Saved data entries
⁂

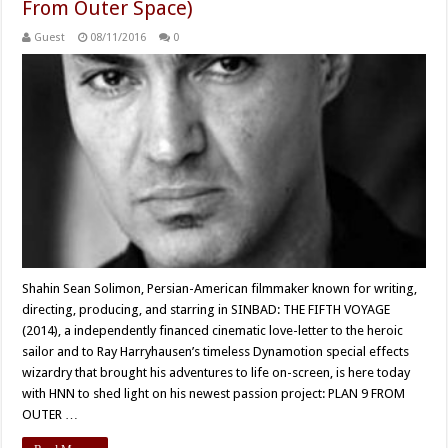
From Outer Space)
Guest
08/11/2016
0
Shahin Sean Solimon, Persian-American filmmaker known for writing,
directing, producing, and starring in SINBAD: THE FIFTH VOYAGE
(2014), a independently financed cinematic love-letter to the heroic
sailor and to Ray Harryhausen’s timeless Dynamotion special effects
wizardry that brought his adventures to life on-screen, is here today
with HNN to shed light on his newest passion project: PLAN 9 FROM
OUTER …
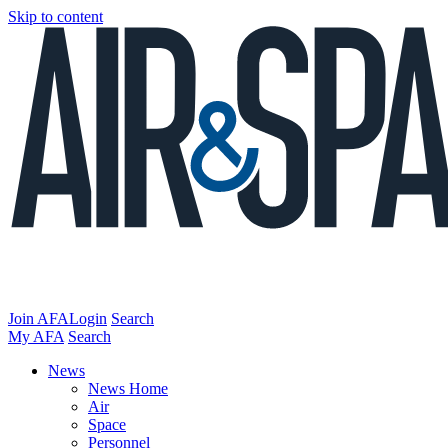
Skip to content
Join AFA
Login
Search
My AFA
Search
News
News Home
Air
Space
Personnel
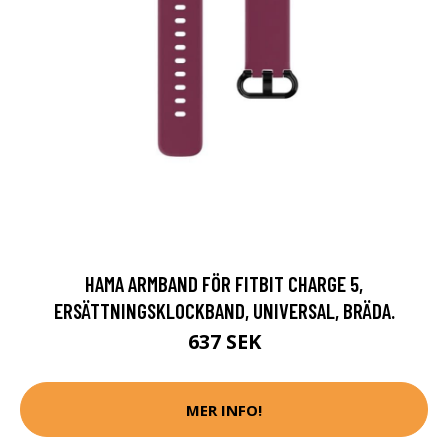
HAMA ARMBAND FÖR FITBIT CHARGE 5,
ERSÄTTNINGSKLOCKBAND, UNIVERSAL, BRÄDA.
637 SEK
MER INFO!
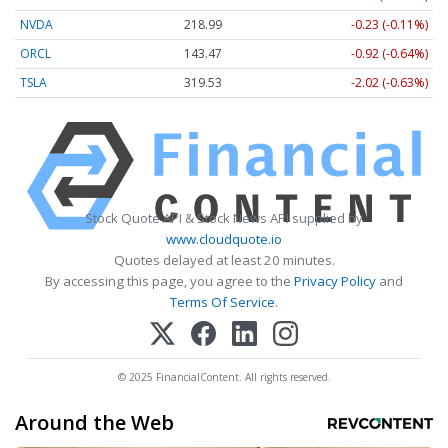
NVDA
218.99
-0.23 (-0.11%)
ORCL
143.47
-0.92 (-0.64%)
TSLA
319.53
-2.02 (-0.63%)
Stock Quote API & Stock News API supplied by
www.cloudquote.io
Quotes delayed at least 20 minutes.
By accessing this page, you agree to the
Privacy Policy
and
Terms Of Service
.
© 2025 FinancialContent. All rights reserved.
Around the Web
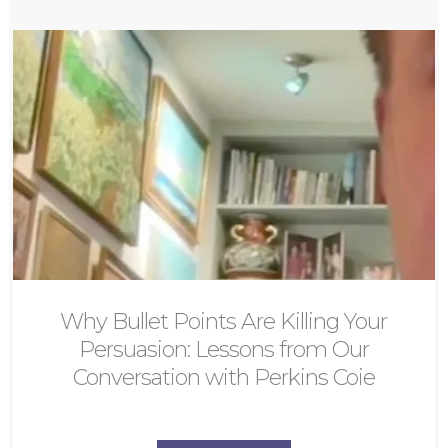
Why Bullet Points Are Killing Your
Persuasion: Lessons from Our
Conversation with Perkins Coie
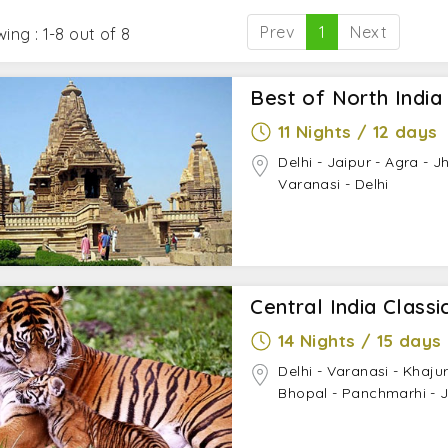
city is a perfect place to visit with family, friends, spouse
kage to explore the immense beauty of the city.
Prev
1
Next
ing : 1-8 out of 8
Best of North India
11 Nights / 12 days
Delhi - Jaipur - Agra - J
Varanasi - Delhi
Central India Classi
14 Nights / 15 days
Delhi - Varanasi - Khaju
Bhopal - Panchmarhi - 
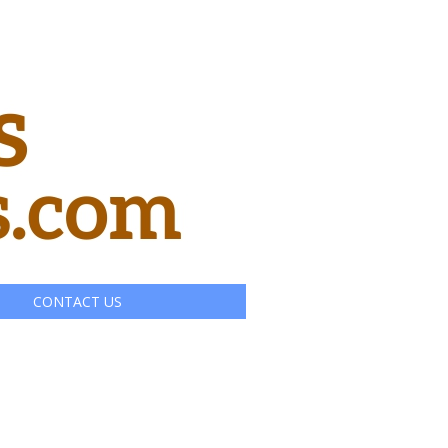
CONTACT US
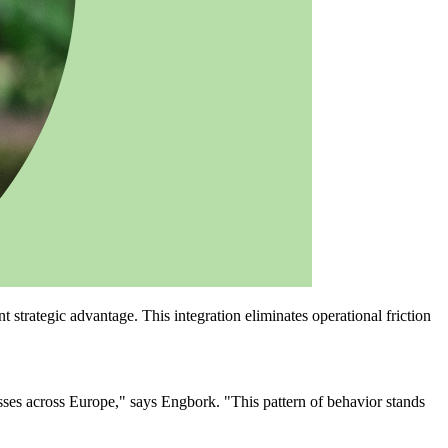
rategic advantage. This integration eliminates operational friction
ses across Europe," says Engbork. "This pattern of behavior stands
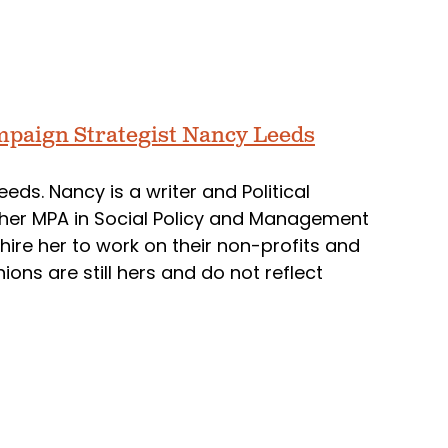
mpaign Strategist Nancy Leeds
eds. Nancy is a writer and Political
her MPA in Social Policy and Management
ire her to work on their non-profits and
ns are still hers and do not reflect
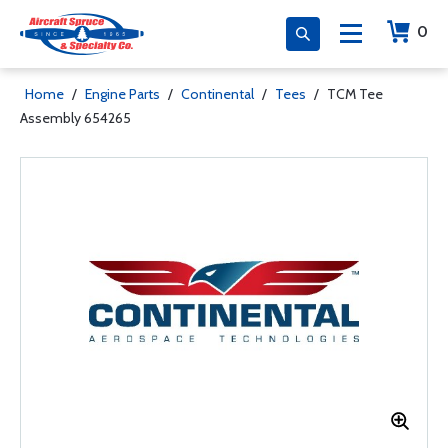
0
Home
/
Engine Parts
/
Continental
/
Tees
/
TCM Tee
Assembly 654265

⁂

→ **WORK REQUIRED**:
Note every line of the records that holds the word "Varanasi", and copy it.

→ **SOLUTION TO THE PROBLEM**:
Varanasi - Delhi
Delhi - Varanasi - Khaju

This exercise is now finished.